Introduction

Before the Information Age, chemical names were a universal language for description of chemical structures. At the infancy stage of organic chemistry, there were no common rules for the naming of chemical compounds. However, the extensive growth of the explored part of chemical space in the XIX century motivated chemists to make efforts to harmonize chemical naming globally. In 1919 International Union of Pure and Applied Chemistry (IUPAC) was founded, and this non-commercial organization still leads the development of chemical nomenclature. IUPAC publishes the Nomenclature of Organic Chemistry, commonly known as the “Blue Book.”1 The “Blue Book” provides guidelines on the unambiguous names for chemical compounds.

Nowadays there are several alternative representations for organic structures. For example, Simplified Molecular Input Line Entry System (SMILES) was designed to provide convenience for both human-based and computer-based processing of chemical information. However, IUPAC nomenclature still plays an important role in organic chemistry. The IUPAC notations are obligatory for processing chemicals in many regulated protocols, for example: REACH registration in the EU, patent application submission in many countries, regulatory submission to FDA in the U.S. Most chemical journals require IUPAC names for published organic structures too.
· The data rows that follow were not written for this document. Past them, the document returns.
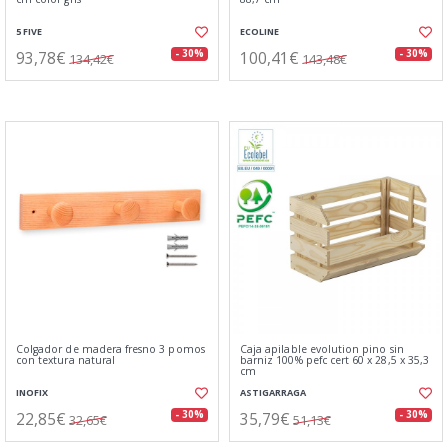
5 FIVE
ECOLINE
93,78€
100,41€
- 30%
- 30%
134,42€
143,48€
Colgador de madera fresno 3 pomos
Caja apilable evolution pino sin
con textura natural
barniz 100% pefc cert 60 x 28,5 x 35,3
cm
INOFIX
ASTIGARRAGA
22,85€
35,79€
- 30%
- 30%
32,65€
51,13€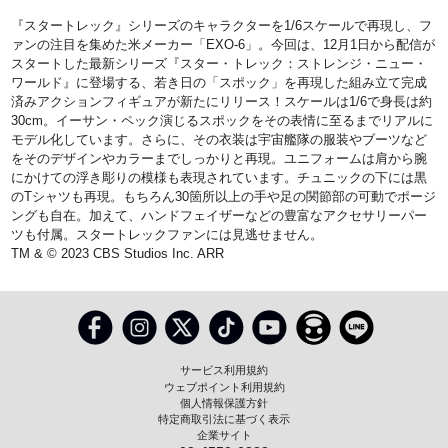
『スタートレック』シリーズのキャラクターを1/6スケールで再現し、フ
ァンの注目を集めた米メーカー「EXO-6」。今回は、12月1日から配信が
スタートした最新シリーズ『スター・トレック：ストレンジ・ニュー・
ワールド』に登場する、若き日の「スポック」を再現した組み立て完成
済みアクションフィギュアが新たにリリース！スケールは1/6で身長は約
30cm。イーサン・ペック演じるスポックをその表情に至るまでリアルに
モデル化しています。さらに、その衣装は宇宙艦隊の服装やブーツなど
をそのデザインやカラーまでしっかりと再現。ユニフォームは肩から腕
にかけての浮き彫りの模様も表現されています。チュニックの下には黒
のTシャツも再現。もちろん30箇所以上の手や足の関節部の可動でポージ
ングも自在。加えて、ハンドフェイザーなどの豊富なアクセサリーパー
ツも付属。スタートレックファンには見逃せません。
TM & © 2023 CBS Studios Inc. ARR
サービス利用規約
ウェブポイント利用規約
個人情報保護方針
特定商取引法に基づく表示
企業サイト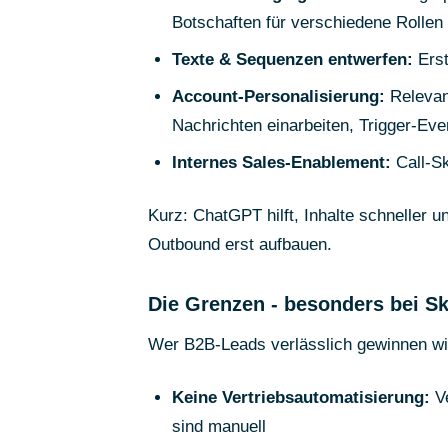
Botschaften für verschiedene Rollen 
Texte & Sequenzen entwerfen:
Erst
Account-Personalisierung:
Relevant
Nachrichten einarbeiten, Trigger-Ev
Internes Sales-Enablement:
Call-Sk
Kurz: ChatGPT hilft, Inhalte schneller 
Outbound erst aufbauen.
Die Grenzen - besonders bei Sk
Wer B2B-Leads verlässlich gewinnen wil
Keine Vertriebsautomatisierung:
Ve
sind manuell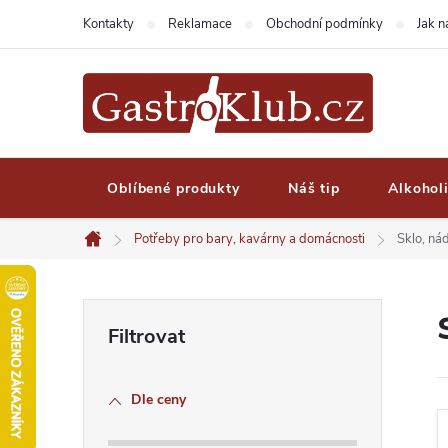
Přejít
Kontakty
Reklamace
Obchodní podmínky
Jak 
na
obsah
Oblíbené produkty
Náš tip
Alkohol
Potřeby pro bary, kavárny a domácnosti
Sklo, ná
Domů
P
o
Dle ceny
s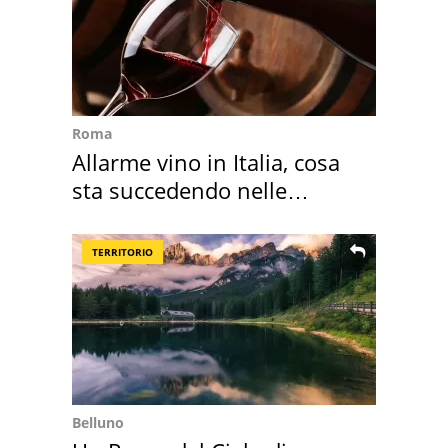
Roma
Allarme vino in Italia, cosa
sta succedendo nelle
nostre cantine
TERRITORIO
Belluno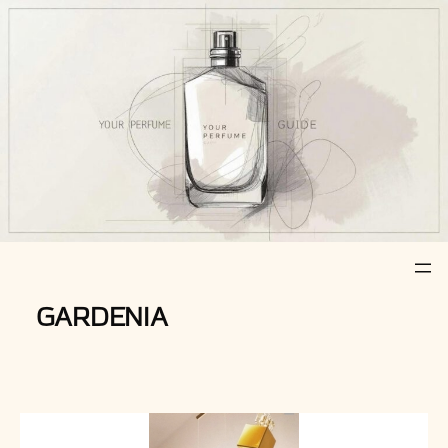
Z
u
m
I
n
h
a
l
t
s
p
r
GARDENIA
i
n
g
e
n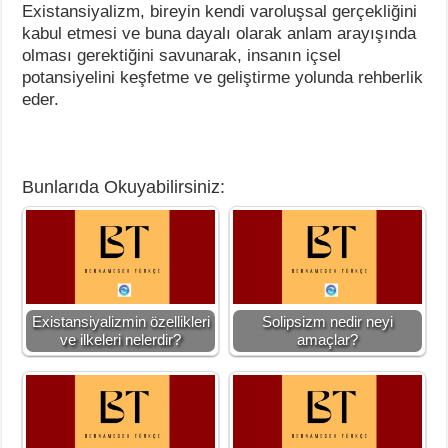
Existansiyalizm, bireyin kendi varoluşsal gerçekliğini
kabul etmesi ve buna dayalı olarak anlam arayışında
olması gerektiğini savunarak, insanın içsel
potansiyelini keşfetme ve geliştirme yolunda rehberlik
eder.
Bunlarıda Okuyabilirsiniz:
Existansiyalizmin özellikleri
Solipsizm nedir neyi
ve ilkeleri nelerdir?
amaçlar?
Moreover, chemists quite often just prefer to use them. Overall, it is quite probable that the IUPAC nomenclature will be still in use for a while.

In the past, chemists created IUPAC names manually. This process was error-prone because it requires deep knowledge of the nomenclature as well as a high level of attention2. It is hard for humans to perform the naming process accurately because it involves a complex algorithm. Moreover, chemists are biased towards trivial names which poses an extra challenge for the proper conversion between different notations. Computers alleviate this problem. Now chemists use software tools for the name generation widely.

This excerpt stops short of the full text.